Other things are still a little slow-going... she seems "stalled" physically.  I know she may just be growing in other ways, so I"m not overly stressed about it.  It's simply an observation I've made as of late.  She also has fewer times per day where she is her smiley and happy self "on demand."  Is she still content? Yes.  Do I feel it's less often per day? Yes.  Partly, I *think* it's because she is sleeping more (whether it be growth spurt, post-surgery, or a combination of both), but her awake times also seem more "contemplative" these days... as compared to how immediately happy as she used to be.  So we will wait and see if these things improve at all, or if this is just her new "normal."

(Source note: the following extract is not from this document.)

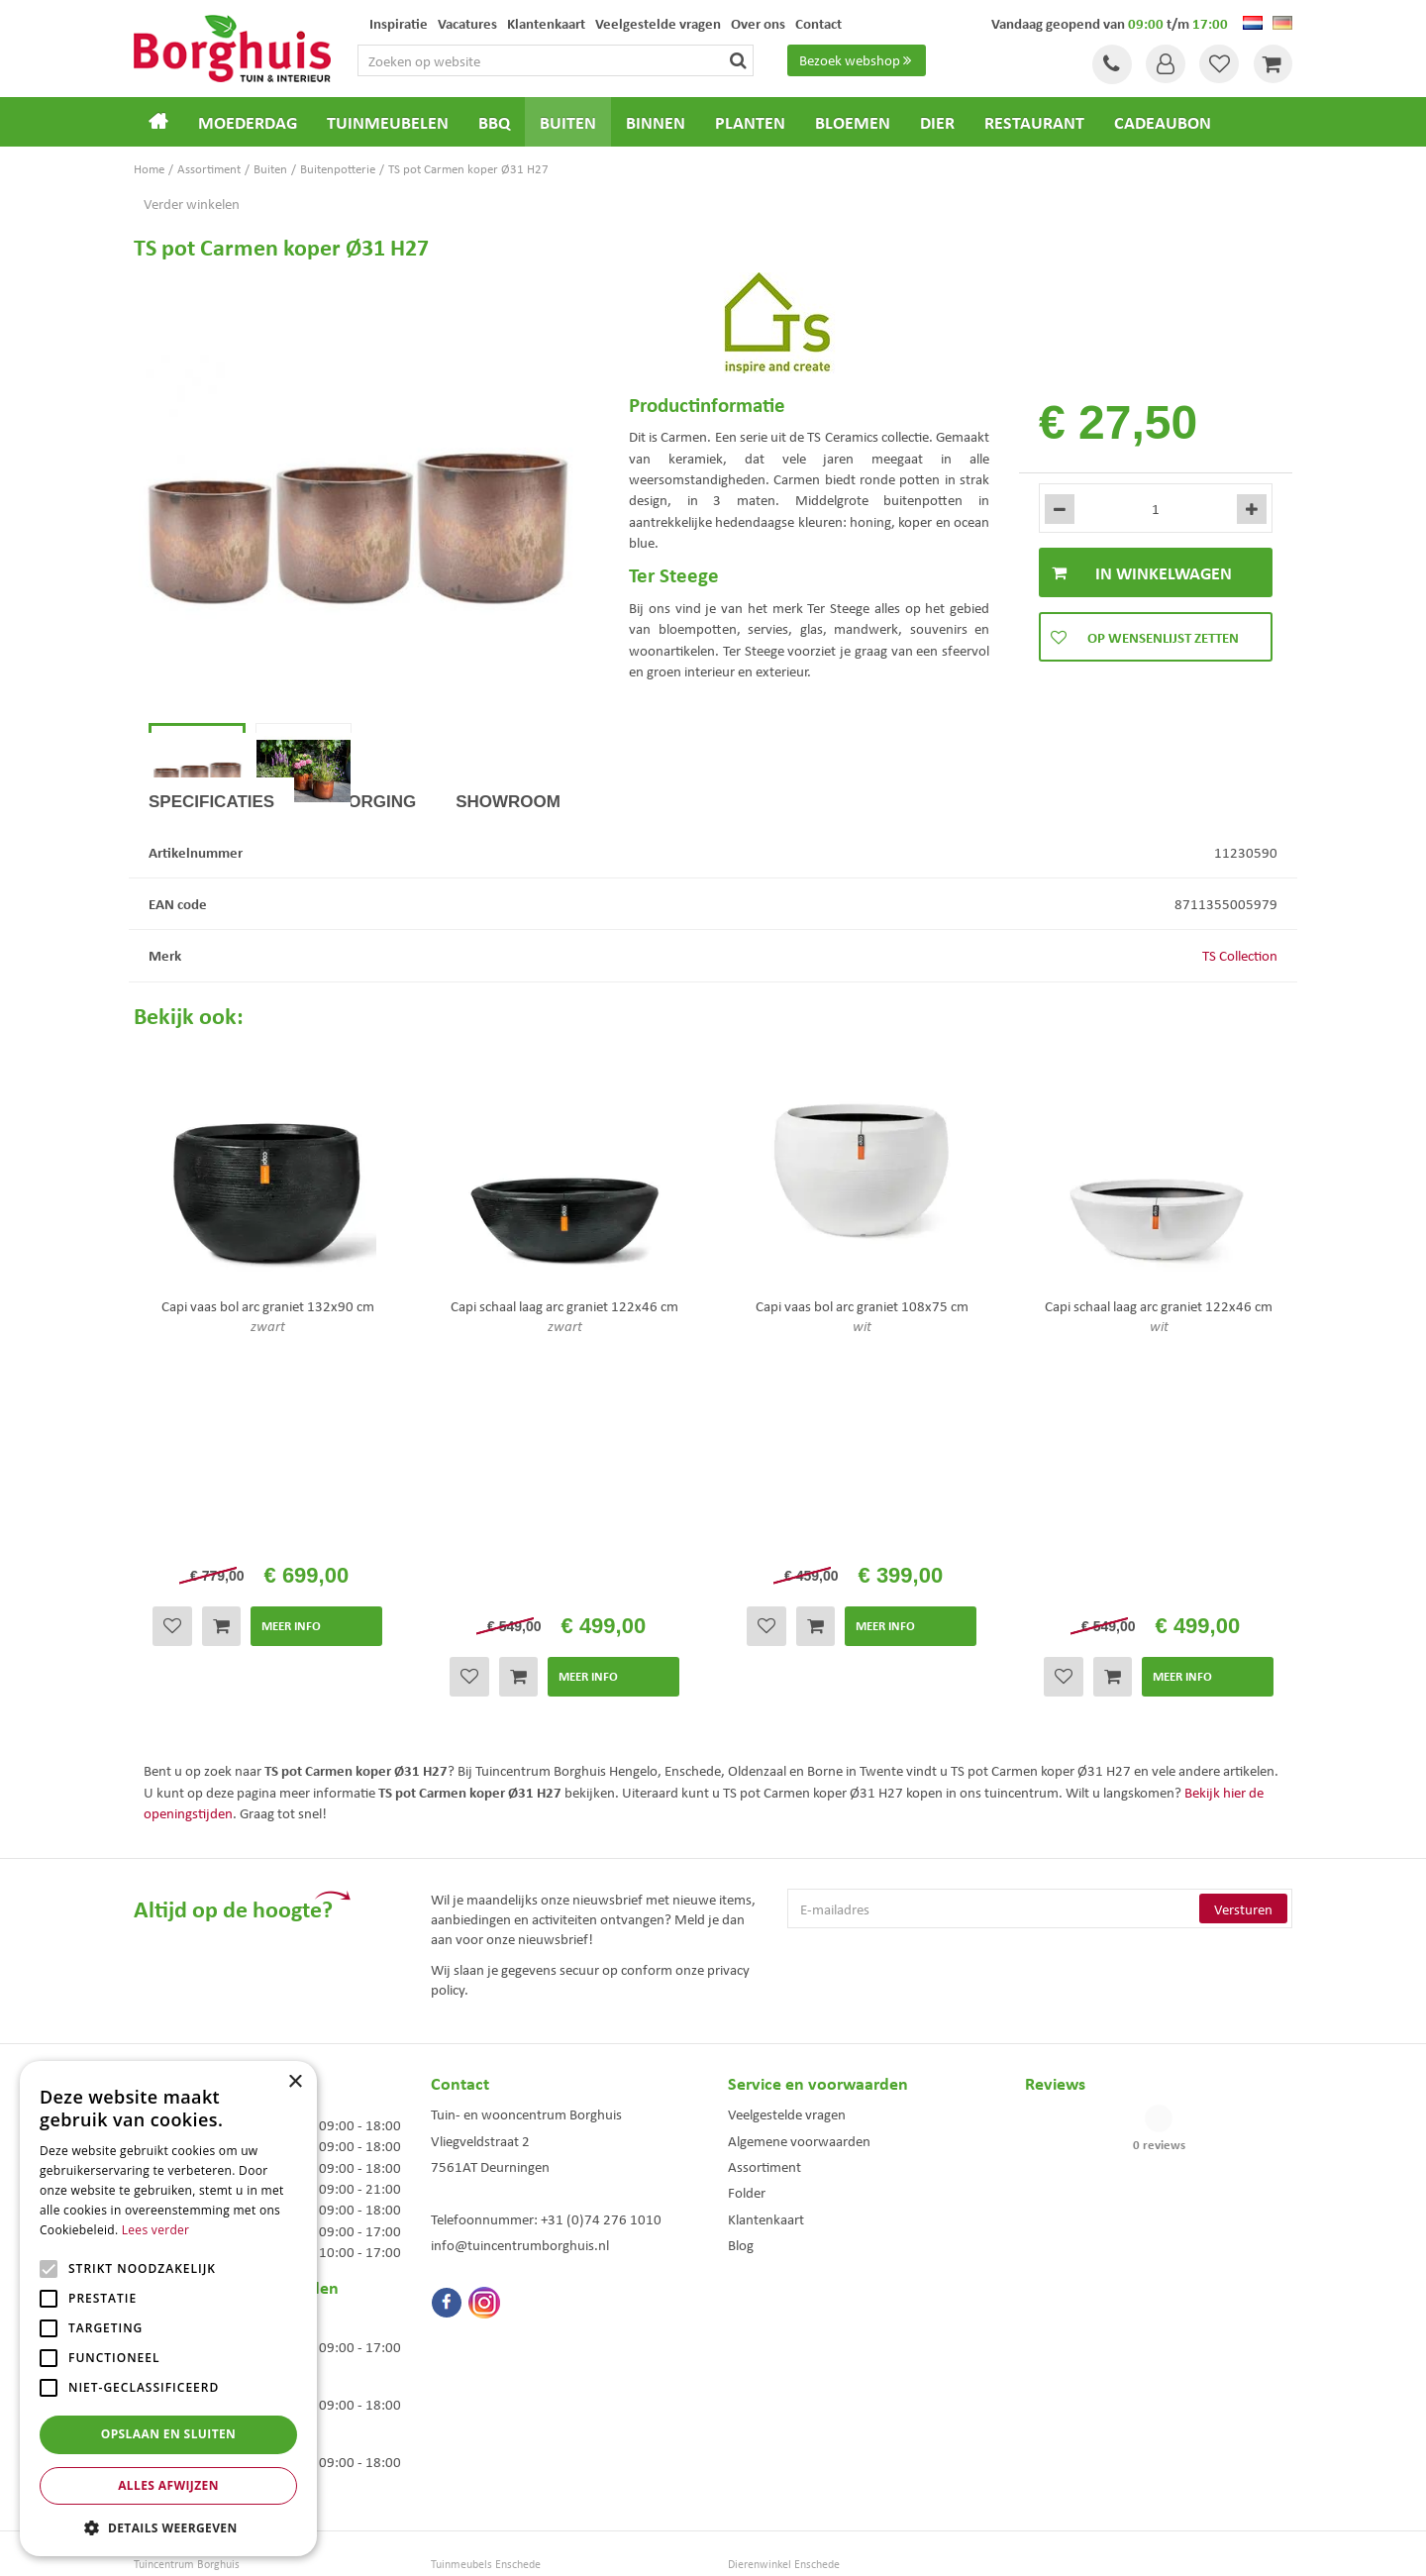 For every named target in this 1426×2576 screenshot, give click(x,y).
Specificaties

One thing that was a pleasant surprise is Meagan's head shape.  Again, I know this sounds silly....but I really missed Meagan's old head! As Meagan's swelling has gone down though, some bumps and ridges have reappeared! Now, I realize this may change (and I truly hope it will because it will indicate brain growth, which was the whole point for this surgery ...allowing more space), however, for now, it makes the transition a bit easier to feel some of those old familiar bones.  Her forehead is significantly different, but the ridge on top of her head has reappeared.  It's nice to see a little of the "old Meagan" transitioning along with the "new Meagan."  I'm excited to see how things continue to change over these next few months of recovery.

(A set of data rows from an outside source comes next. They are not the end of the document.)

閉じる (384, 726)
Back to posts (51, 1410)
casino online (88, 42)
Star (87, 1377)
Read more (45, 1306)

There are also some new things happening with the re-configuration of her skull bones.  She has a lot of "spaces" around her head now.  The easiest way I can describe these spaces is to compare them to a "typical" baby's soft spot.  It's like she has several soft spots scattered around now where they have spaced out the formerly fused bones.  One thing I've noticed is when she is snuggling me, sound asleep, her head now moves with her breathing in these spaces! It is somewhat strange, and somewhat cool.  So now when she is sleeping next to me, this is what I see:

On top of her regular recovery 'stuff', we are also incorporating her back into her old schedule.  Dr. R said no restrictions on her therapies... just to go by her cues, and possibly give her some Advil before or after her therapy sessions if needed, so Meagan resumed her PT at Children's.  As I said, we are seeing a little regression, but honestly, I expected that after surgery and also with her larger head circumference.  (She gained 3cm on her head from the surgery).  We also have added in other therapies (frankly, therapies she should have been getting for the last 6 months at least).

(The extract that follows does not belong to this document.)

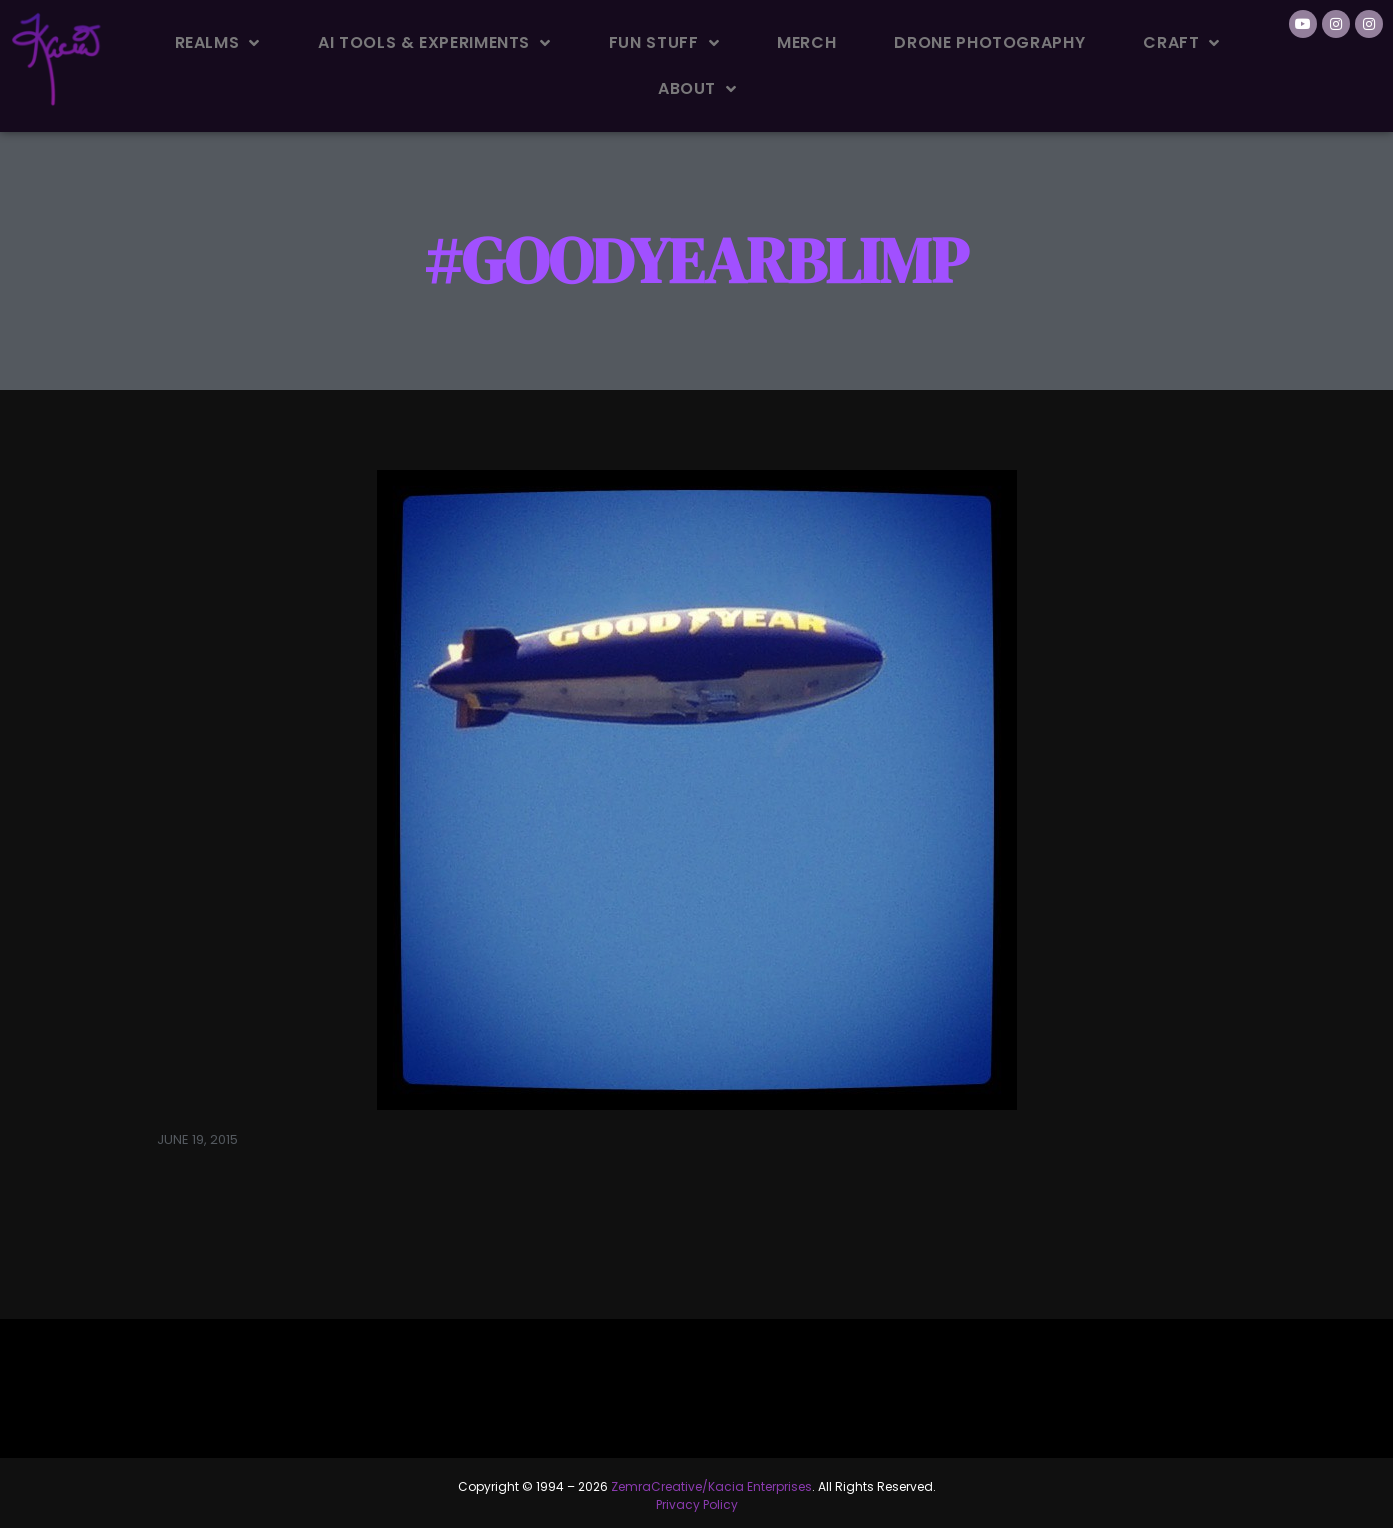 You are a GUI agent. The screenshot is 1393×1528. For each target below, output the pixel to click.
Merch (806, 42)
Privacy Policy (697, 1504)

Our state EI program Meagan has been "in" since birth is finally making good on their promises for therapy.  After months of micommunications, unanswered emails, frustrating conversations, and still no change in therapies for Meagan , I decided to email them again and this time copy the state director on the email.  I received a callback within a few days. (Amazing how that works).    The local director was not too happy I went above her head,  but, it did get things done didn't it!  In the end, my focus and advocacy is for Meagan and the services she needs.....not for someone's feelings because their program isn't functioning efficiently.  If it means someone gets uncomfortable because I go above their head to make them accountable for their actions, then so be it.  Needless to say, now Meagan has an OT coming to the house to work on fine motor skills and feeding. (She is starting to work on Meagan with eating off a spoon/solids as she still isn't doing so with me at home). Meagan will also get a PT through the EI program who will come to the house.  We are going to keep her private PT at Children's once a week because she has done such an excellent job, and we have a good relationship with her.  We are starting speech therapy at Children's as well.


Meagan sure is one busy little girl! 3-4 therapies per week now, post op appointments, and running everywhere with Mommy for carpools, errands, and activities.  2 weeks post-op, and life is pretty good.  We are very excited to celebrate her very special birthday this coming Sunday! How could I not be when I get to look down at this snuggling me every night!